In 2017, partly in response to the outcry against the cessation of earlier trials, Phase II Reconnect trials were launched using subcutaneous injections of PT-141 for FSD. The newest version of PT141, called Rekynda, may soon be available for use in the United States. It would be legal to use PT-141 off-label, at that point, to treat both male and female sexual dysfunction[8]. These new trials have relied on the kind of modified endpoints that experts in FSD have touted as beneficial to seeing these kinds of treatments approved.

PT-141 and Hemorrhage

In 2009, PT-141 was modified slightly and investigated as a potential treatment for hemorrhagic shock. Because PT-141 binds to both MC-1R and MC-4R, it reduces ischemia and protects tissues against inadequate blood supply in the setting of hypovolemic (hemorrhagic) shock. The drug, when administered intravenously, does not produce substantial side effects. It was last in phase IIb trials. The modified version of PT-141 is referred to as PL-6983.

PT-141 and Infection

The MC-1R has been found, in a rat model of a specific fungal infection, to possess important anti-fungal and anti-inflammatory properties[9]. This is of particular importance because current anti-fungals are limited in terms of their mechanism of action and all produce serious and treatment-limiting side effects in certain patients. Having an alternative to use in the treatment of fungal infections could reduce morbidity and mortality substantially, especially in patients with immune compromise.

PT-141 and Cancer

The MC-1R receptor is an important stimulus of DNA repair pathways and thus is of interest in cancer treatment and prevention[10]. Research shows that people with variants of MC-1R are at increased risk for both basal cell and squamous cell carcinoma[11]. Altered PT-141 may be able to correct the problems experienced as a result of these variants and prevent or treat these cancers.

PT-141 and Weight Loss

Research shows that the MC-4R plays a critical role in appetite regulation. Peptides like melanotan 2 and PT-141, which are agonists of the MC-4R, promote feelings of satiety and decrease total calorie intake. It appears that PT-141 also interacts with leptin signaling pathways to regulate food intake in a complex manner. This should not come as a surprise given that PT141 is a derivative of α-MSH, which has been found to negatively regulate food intake via interactions with the ghrelin-leptin system.

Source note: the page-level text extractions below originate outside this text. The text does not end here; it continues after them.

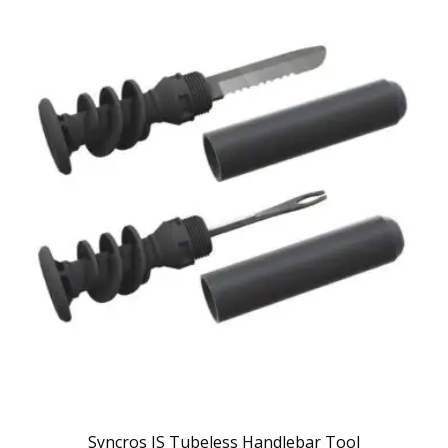
Syncros IS Tubeless Handlebar Tool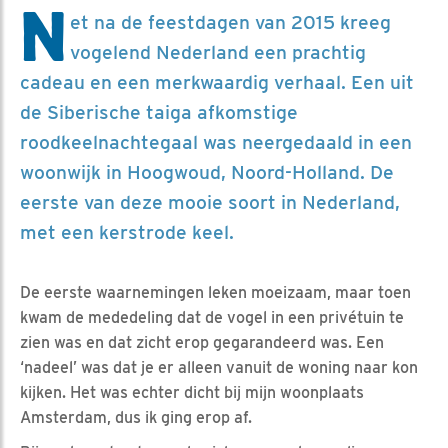
N
et na de feestdagen van 2015 kreeg
vogelend Nederland een prachtig
cadeau en een merkwaardig verhaal. Een uit
de Siberische taiga afkomstige
roodkeelnachtegaal was neergedaald in een
woonwijk in Hoogwoud, Noord-Holland. De
eerste van deze mooie soort in Nederland,
met een kerstrode keel.
De eerste waarnemingen leken moeizaam, maar toen
kwam de mededeling dat de vogel in een privétuin te
zien was en dat zicht erop gegarandeerd was. Een
‘nadeel’ was dat je er alleen vanuit de woning naar kon
kijken. Het was echter dicht bij mijn woonplaats
Amsterdam, dus ik ging erop af.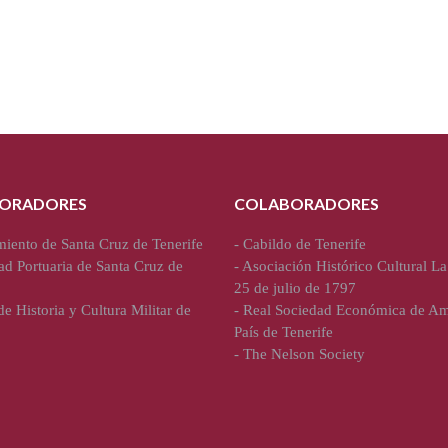
ORADORES
COLABORADORES
iento de Santa Cruz de Tenerife
-
Cabildo de Tenerife
ad Portuaria de Santa Cruz de
-
Asociación Histórico Cultural La
25 de julio de 1797
e Historia y Cultura Militar de
-
Real Sociedad Económica de Am
País de Tenerife
-
The Nelson Society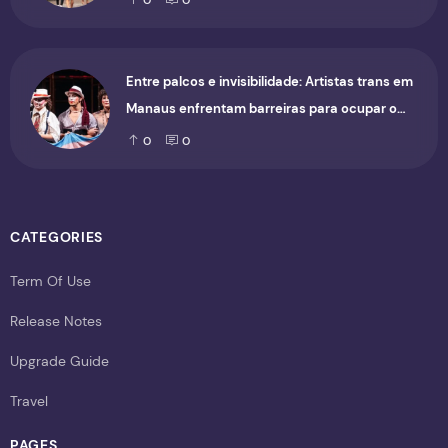
0
0
Entre palcos e invisibilidade: Artistas trans em
Manaus enfrentam barreiras para ocupar o
cenário cultural
0
0
CATEGORIES
Term Of Use
Release Notes
Upgrade Guide
Travel
PAGES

There is also evidence, from animal studies, to suggest that PT-141 increases energy expenditure by uncoupling certain energy pathways. This leads to an increase basal metabolism. Research in mice shows that activation of the MC-4R can increase thermogenesis, even in mice genetically modified to be deficient in the proteins that regulate this process[13]. The result is increased calorie burn, even at rest, with most of the calorie burn taking place in adipose tissue.

Double-blind, randomized, placebo-controlled trials have recently supported the above physiological findings and have confirmed that PT-141 leads to significant weight loss, primarily as a result of decreased caloric intake. Subjects given PT-141 lost roughly twice as much weight as those in the placebo arm of the study. Overall, the caloric intake reduction amounted to nearly 400kcal/day. There was also a dose-response in the research, with subjects losing more weight when administered PT-141 twice per day rather than once per day[14]. PT-141 and its melanocortin receptor interactions are now under active investigation to better understand the role of the melanocortin system in weight loss and energy balance.

PT-141 Research Directions

Right now, PT-141 has received widespread and intense attention as a treatment for sexual dysfunction. There is, however, a great deal of potential research outside of sexual dysfunction and hemorrhage that PT-141 could be applied to. For instance, MC-4R is well-known to be defective or missing in certain cases of obesity and may account for as much as 6% of all cases of early-onset obesity. PT-141 offers a unique means of exploring this particular cause of obesity and potentially illustrating a pathway for intervention. MC-1R plays roles in both pain and inflammation, as well as kidney pathology and the spread of infection. There is a plethora of available research that PT-141 could help to shed light on.

Introduction

Formula:C50H68N14O10
Structure:Ac-Nle-Asp(1)-His-D-Phe-Arg-Trp-Lys(1)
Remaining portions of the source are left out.